Furthermore, accidents can lead to the creation of everyday household items. The example of Teflon pans, microwave ovens, and Post-it notes shows how seemingly inconsequential accidents can result in significant innovations. Mark Twain rightly noted that accidents often play a vital role in invention.

However, it is crucial to acknowledge that accidents alone do not guarantee successful inventions. As historian Robert Friedel suggests, it is the creative utilization of unintended events that leads to meaningful breakthroughs. These accidents must be recognized and seized upon by individuals with a prepared mind, as Louis Pasteur once said. Certain people have the ability to pay attention to bizarre occurrences and explore their potential. This proactive mindset allows them to transform accidents into valuable inventions.
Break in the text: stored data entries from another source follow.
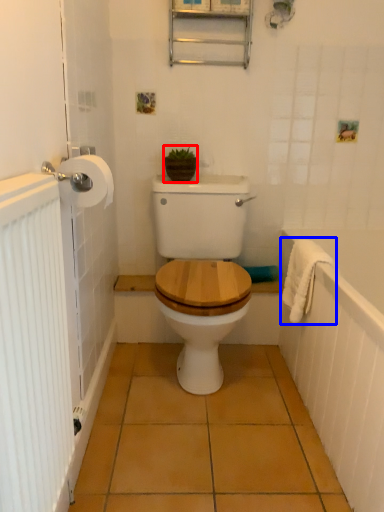 Question: Which point is further to the camera, plant (highlighted by a red box) or bath towel (highlighted by a blue box)?

Choices:
 (A) plant
 (B) bath towel

Answer: (A) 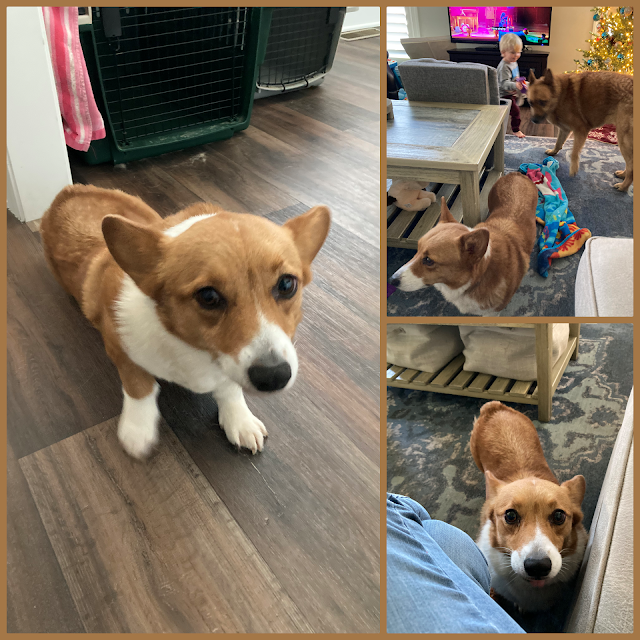 Find the location of a particular element. wash cloth is located at coordinates (68, 68). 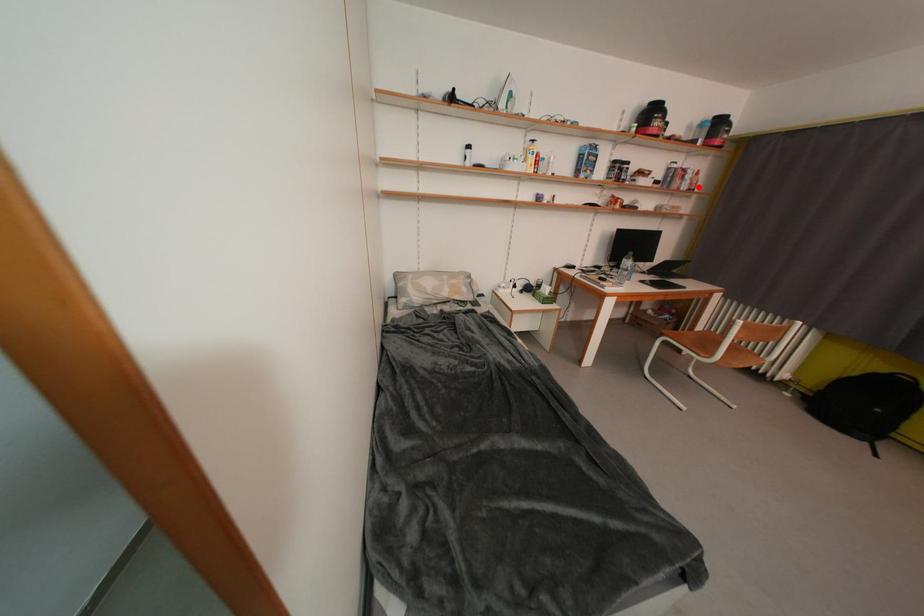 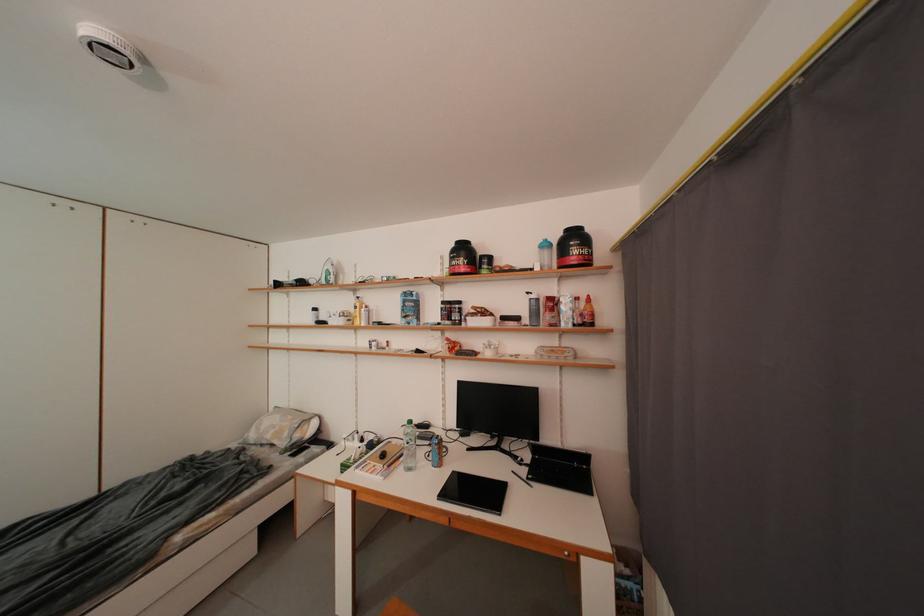 In the second image, find the point that corresponds to the highlighted location in the first image.

(590, 318) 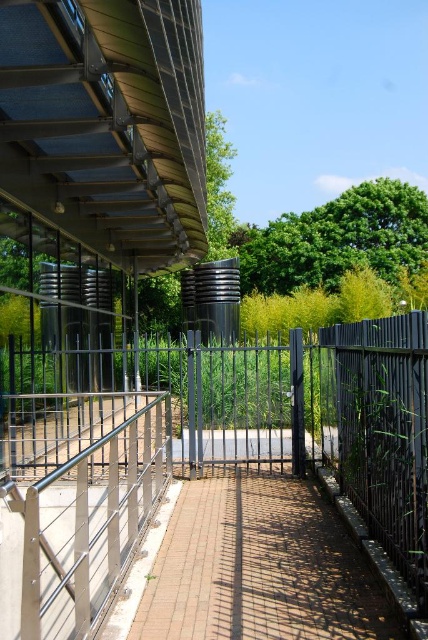 Question: Which of the following is the closest to the observer?

Choices:
 (A) (318, 272)
 (B) (178, 509)
 (C) (259, 388)

Answer: (B)

Question: Is the position of black metal fence at center more distant than that of satin silver railing at lower left?

Choices:
 (A) no
 (B) yes

Answer: (A)

Question: Which point appears farthest from the camera in this image?

Choices:
 (A) (15, 612)
 (B) (95, 532)
 (C) (256, 259)
 (D) (267, 627)

Answer: (C)

Question: Can you confirm if black metal fence at center is positioned to the left of brick paved path at center?

Choices:
 (A) no
 (B) yes

Answer: (B)

Question: Which point is farther to the camera?

Choices:
 (A) green leafy tree at upper center
 (B) brick paved path at center

Answer: (A)

Question: Does black metal fence at center come in front of satin silver railing at lower left?

Choices:
 (A) no
 (B) yes

Answer: (B) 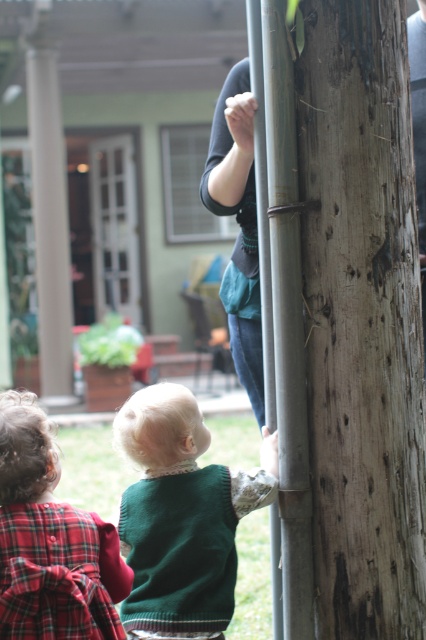 Question: Which of these objects is positioned farthest from the green knitted sweater at center?

Choices:
 (A) silver metallic pole at center
 (B) wooden textured tree trunk at right
 (C) plaid fabric dress at lower left

Answer: (B)

Question: Observing the image, what is the correct spatial positioning of wooden textured tree trunk at right in reference to plaid fabric dress at lower left?

Choices:
 (A) right
 (B) left

Answer: (A)

Question: Does wooden textured tree trunk at right appear under green knitted sweater at center?

Choices:
 (A) no
 (B) yes

Answer: (A)

Question: Does wooden textured tree trunk at right have a lesser width compared to plaid fabric dress at lower left?

Choices:
 (A) yes
 (B) no

Answer: (B)

Question: Which point is closer to the camera?

Choices:
 (A) (304, 483)
 (B) (143, 573)
 (C) (391, 150)
 (D) (17, 483)

Answer: (C)

Question: Which point is farther to the camera?

Choices:
 (A) wooden textured tree trunk at right
 (B) green knitted sweater at center
 (C) silver metallic pole at center
 (D) plaid fabric dress at lower left

Answer: (B)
In conclusion, accidents have played a significant role in the invention and innovation process throughout history. Whether it be the accidental discovery of penicillin by Alexander Fleming, the chance observation of a melted candy bar leading to the invention of the microwave oven by Percy Lebaron Spencer, or the serendipitous creation of the World Wide Web by Tim Berners-Lee, accidents have shaped numerous important innovations. However, it is essential to not disregard the importance of a prepared mind, as it is the creative utilization of these accidents that ultimately leads to successful inventions.